Lorne Young hurried to the Empress on the morning after being elected as Elk Point’s new mayor to buy a round of coffees promised to supporters.
Following a friendly rivalry between long time colleagues, Young edged out incumbent Parrish Tung in town elections on October 16.
A councillor in Elk Point for the past 4 years, Young intends to make the transition into the new term as seamless as possible. He welcomes the new councillors – veterans Debra Lynn McQuinn and Dwayne Yaremkevich, and rookies Sherry Bower-Gagne and Terri Hampson – assured that the team will combine experience with new ideas and new possibilities.
Young plans to continue with work done by the previous council on waterline replacement, loan repayment, review of bylaws, and cooperation with neighbouring municipalities.
Longer term, regional economic growth is a priority. Young says, “I’m not just concerned about the development of Elk Point. Our community is going to thrive with other communities. We are looking at how we are going to move the entire area ahead.” The town has been involved in an intermunicipal development plan with the County of St. Paul, Town of St. Paul and Summer Village of Horseshoe Bay, and Young explains his interest in “a plan that benefits all of us, so that we’re not in competition with each other.” If a business “sees advantages to being in just Elk Point that’s great, if they see advantages to being located in the county, that’s fine, too. We need to see it as a positive either way.”
Young expects cooperative discussions and creative problem solving regarding some form of policing. “It came across loud and clear that people are concerned about safety and crime,” he notes, adding that town council is going to “push to explore the possibility of sharing law enforcement resources with the county” although a county plebiscite to introduce a peace officer was voted down.

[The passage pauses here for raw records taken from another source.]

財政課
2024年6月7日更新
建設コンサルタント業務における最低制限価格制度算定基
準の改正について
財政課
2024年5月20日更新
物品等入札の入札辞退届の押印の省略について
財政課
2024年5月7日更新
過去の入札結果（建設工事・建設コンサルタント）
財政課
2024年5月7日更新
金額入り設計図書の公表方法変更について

As for the issue of seniors’ housing, Young points to two successful 55+ condos in St. Paul, and wonders, “Is there a private developer that would be interested in putting together a seniors’ housing kind of thing? It seems there’s a need.” He will pursue this avenue.

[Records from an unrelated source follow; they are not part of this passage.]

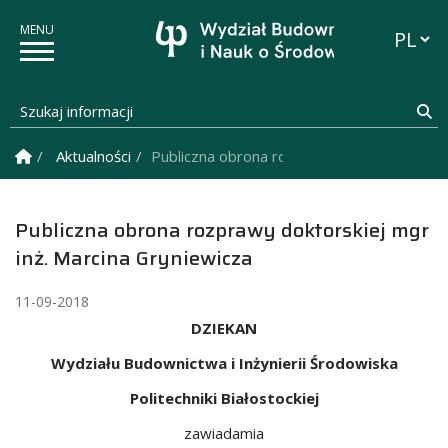
Przełąc
Szukaj informacji
Sz
Strona Główna
Aktualności
Publiczna obrona rozprawy doktorskiej mgr
Publiczna obrona rozprawy doktorskiej mgr
inż. Marcina Gryniewicza
11-09-2018
DZIEKAN
Wydziału Budownictwa i Inżynierii Środowiska
Politechniki Białostockiej
zawiadamia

Young continues, “Tied to the seniors is our healthcare system. It’s in all of our best interest to keep this hospital operating as an acute care, full service, 24 hour facility.”
Fully prepared to work with town administration and elected officials, Young sees the orientation of new councillors as “an opportunity for even the seasoned people on the council to refocus on the goal of ‘why are we here; what can we do?’” And he emphasizes, “Whether it’s part of an election, or a round of coffee at a local restaurant, when you make a promise, you gotta follow through.”